No tempo de Lula, quando o Brasil era a quinta economia do mundo, a classe média incomodou-se com a presença de pobres nos aeroportos, gente que aproveitava a ligeira melhoria de vida para viajar num território sem fim. Foi deste caldo novo-rico que surgiu Neymar, destinado a competir pelo trono com Messi e Ronaldo, mas o peso do estrelato impediu-o. A ficha caiu com o 7-1 alemão no Mundial caseiro de 2014, que elegeu bodes expiatórios como David Luiz, alvo de bullying mediático.

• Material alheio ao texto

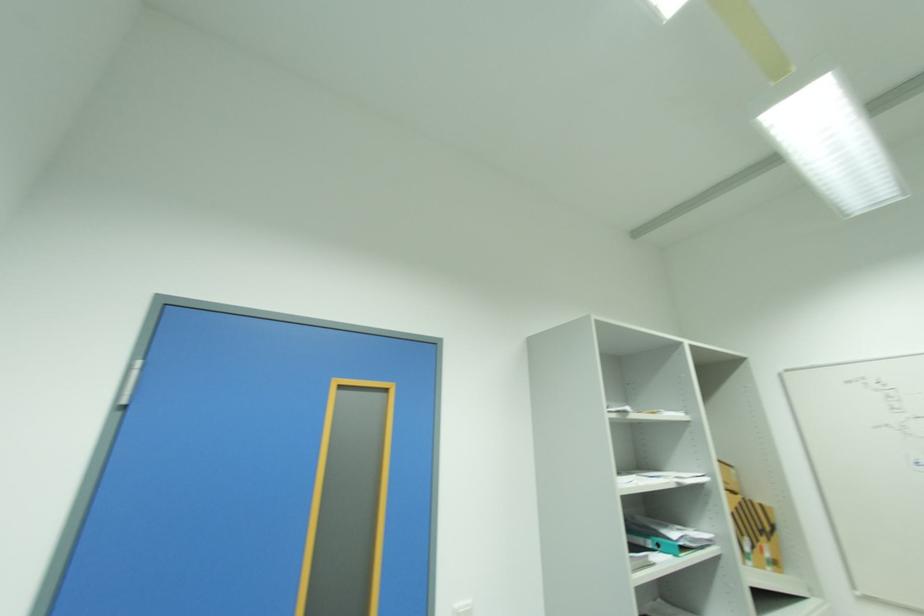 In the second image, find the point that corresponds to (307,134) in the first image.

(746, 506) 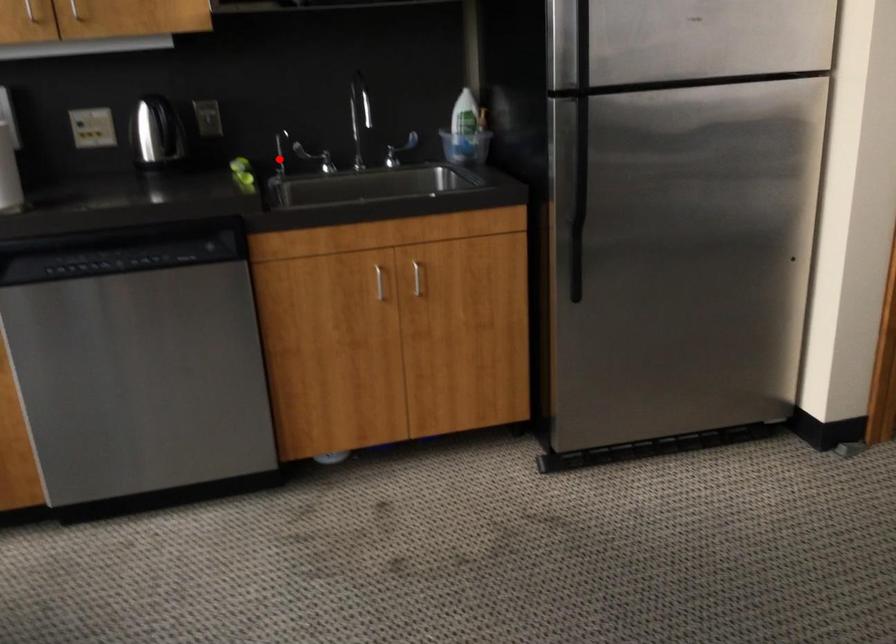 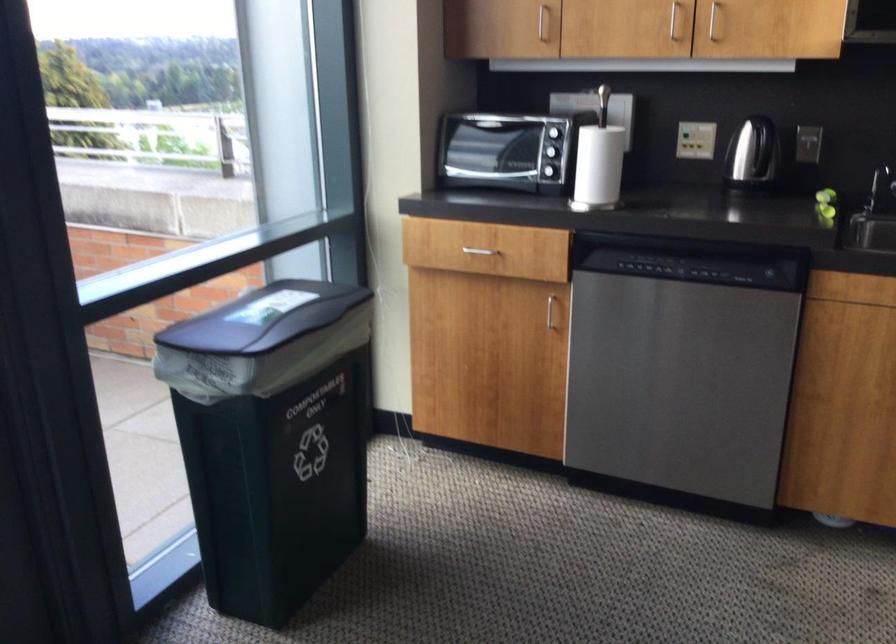 Question: I am providing you with two images of the same scene from different viewpoints. A red point is shown in image1. For the corresponding object point in image2, is it positioned nearer or farther from the camera?

Choices:
 (A) Nearer
 (B) Farther

Answer: (A)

Enquanto o golpe contra Dilma se consumava, a nuvem que pairava sobre o futebol parecia anunciar o caos de Bolsonaro. O Brasileirão é uma maratona que não pára quando joga o Escrete. Se alguém refila, como Abel, leva um raspanete do coronel de serviço: quer ganhar tudo? Quem mandou ganhar a Libertadores?
Foi um Palmeiras banal que ganhou essa taça a um Santos mais banal, depois de afastar uma das duas melhores equipas do continente, o River Plate. Na segunda final, aviou o Flamengo, a outra grande equipa do continente, para cair nas meias finais no mundial de clubes, às mãos do Tigres do México.
Agora, discutiu o título com o Chelsea, mas a Imprensa dividiu-se entre a derrota honrosa e a covardia de quem tem a responsabilidade de representar o futebol brasileiro.
Este peso gera um cocktail de impaciência e ostentação. O jovem Gabigol, após falhar em Itália, chegou ao Benfica com um secretário particular para assuntos de Média. É esta mentalidade deslumbrada e ferida que os patrícios têm pela frente. Vítor Pereira não sabe onde se vai meter: o Timão é o clube do povão paulistano, os seus adeptos são mais exigentes do que os do Palmeiras.
Paulo Sousa pode dar o rigor e a garra que Jesus deu ao Flamengo, mas para já chamam-lhe burro - o mimo favorito da torcida. Correm o risco de terem a sorte de Inácio no Avaí, de Jesualdo Ferreira no Santos e de Sá Pinto no Vasco da Gama.
Que o diga um Abel no fio da navalha, mesmo ganhando. Contra eles, joga uma ironia que não é fácil de engolir: chamar os netos dos que usavam chuteiras quadradas para mover o comboio estagnado. Mas é um desejo irresistível ter acesso ao viveiro de talento que ajudou a crescer o nosso futebol. É hora de retribuir. Se a coisa ficar brava, lembrem-se que a tensão entre grandeza e depressão é uma herança lusitana, mas no Brasil atinge requintes que vão além da imaginação.